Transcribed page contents

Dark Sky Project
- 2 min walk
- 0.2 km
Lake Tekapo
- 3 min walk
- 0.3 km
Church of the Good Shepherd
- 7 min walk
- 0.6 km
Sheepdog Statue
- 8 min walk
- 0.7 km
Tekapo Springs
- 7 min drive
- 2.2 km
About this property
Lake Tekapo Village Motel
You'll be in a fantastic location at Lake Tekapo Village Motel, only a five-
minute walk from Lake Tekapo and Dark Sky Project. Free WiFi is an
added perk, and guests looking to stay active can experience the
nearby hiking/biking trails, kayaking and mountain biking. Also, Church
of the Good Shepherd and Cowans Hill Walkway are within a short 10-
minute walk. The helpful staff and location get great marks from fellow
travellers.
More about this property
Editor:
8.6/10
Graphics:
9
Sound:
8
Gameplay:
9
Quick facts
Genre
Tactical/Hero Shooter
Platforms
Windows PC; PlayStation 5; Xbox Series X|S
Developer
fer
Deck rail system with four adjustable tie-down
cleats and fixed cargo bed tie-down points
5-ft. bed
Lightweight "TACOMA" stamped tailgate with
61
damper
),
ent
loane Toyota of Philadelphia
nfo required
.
==
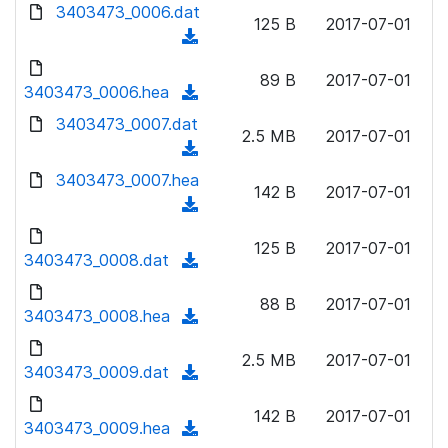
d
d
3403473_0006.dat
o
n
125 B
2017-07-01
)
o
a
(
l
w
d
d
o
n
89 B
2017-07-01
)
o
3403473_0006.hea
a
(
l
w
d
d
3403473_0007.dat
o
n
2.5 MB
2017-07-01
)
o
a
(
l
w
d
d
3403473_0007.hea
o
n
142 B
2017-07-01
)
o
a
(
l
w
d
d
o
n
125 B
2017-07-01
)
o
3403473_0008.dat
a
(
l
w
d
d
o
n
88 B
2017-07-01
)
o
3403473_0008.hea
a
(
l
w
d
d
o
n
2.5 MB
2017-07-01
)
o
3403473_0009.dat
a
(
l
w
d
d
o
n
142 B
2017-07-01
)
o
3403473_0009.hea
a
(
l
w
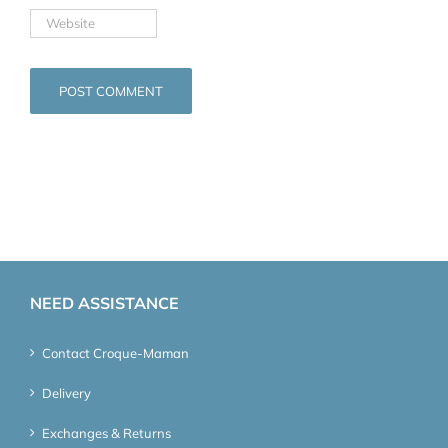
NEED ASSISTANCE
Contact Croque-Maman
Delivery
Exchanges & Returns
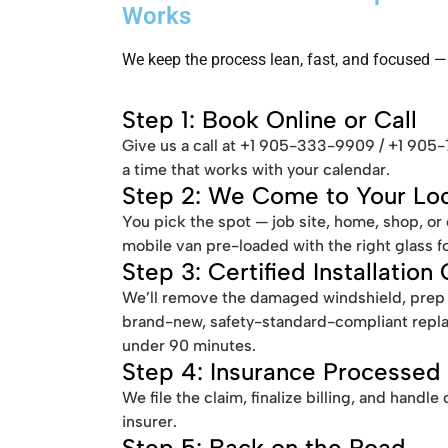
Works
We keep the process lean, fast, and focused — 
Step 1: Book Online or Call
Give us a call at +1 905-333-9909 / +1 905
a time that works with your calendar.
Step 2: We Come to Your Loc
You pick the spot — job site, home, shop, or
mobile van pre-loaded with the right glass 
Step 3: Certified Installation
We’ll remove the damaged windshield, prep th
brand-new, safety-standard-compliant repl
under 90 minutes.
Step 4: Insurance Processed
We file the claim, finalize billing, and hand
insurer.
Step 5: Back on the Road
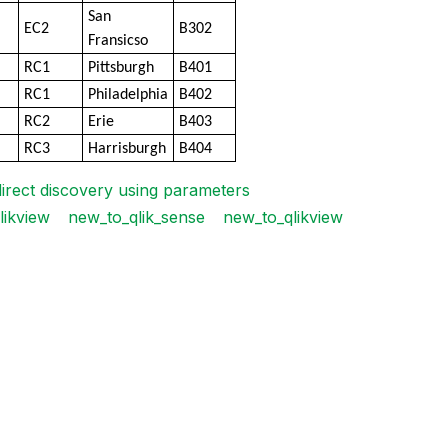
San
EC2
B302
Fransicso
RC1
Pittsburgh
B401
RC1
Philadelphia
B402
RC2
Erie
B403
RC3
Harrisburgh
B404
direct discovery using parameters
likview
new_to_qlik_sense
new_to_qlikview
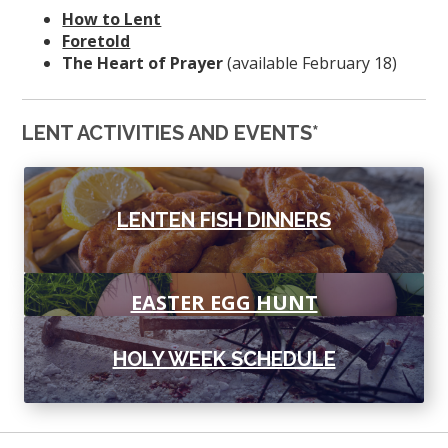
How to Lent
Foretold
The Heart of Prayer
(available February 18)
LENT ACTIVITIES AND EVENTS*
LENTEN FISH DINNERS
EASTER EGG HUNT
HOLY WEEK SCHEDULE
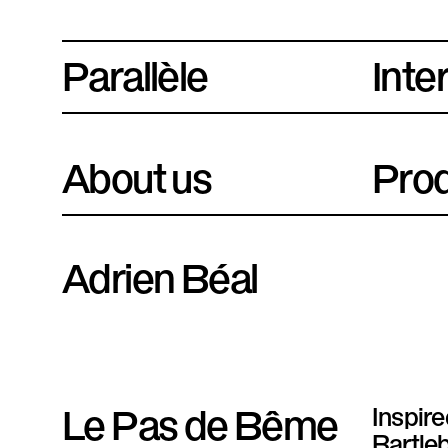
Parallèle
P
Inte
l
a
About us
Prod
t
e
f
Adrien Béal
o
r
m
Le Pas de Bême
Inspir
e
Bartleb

◆ EXERCISE GOAL ◆
Identify each line in the entries with the word "Dark" and copy it.

◆ SOLUTION TO THE PROBLEM ◆
Dark Sky Project
minute walk from Lake Tekapo and Dark Sky Project. Free WiFi is an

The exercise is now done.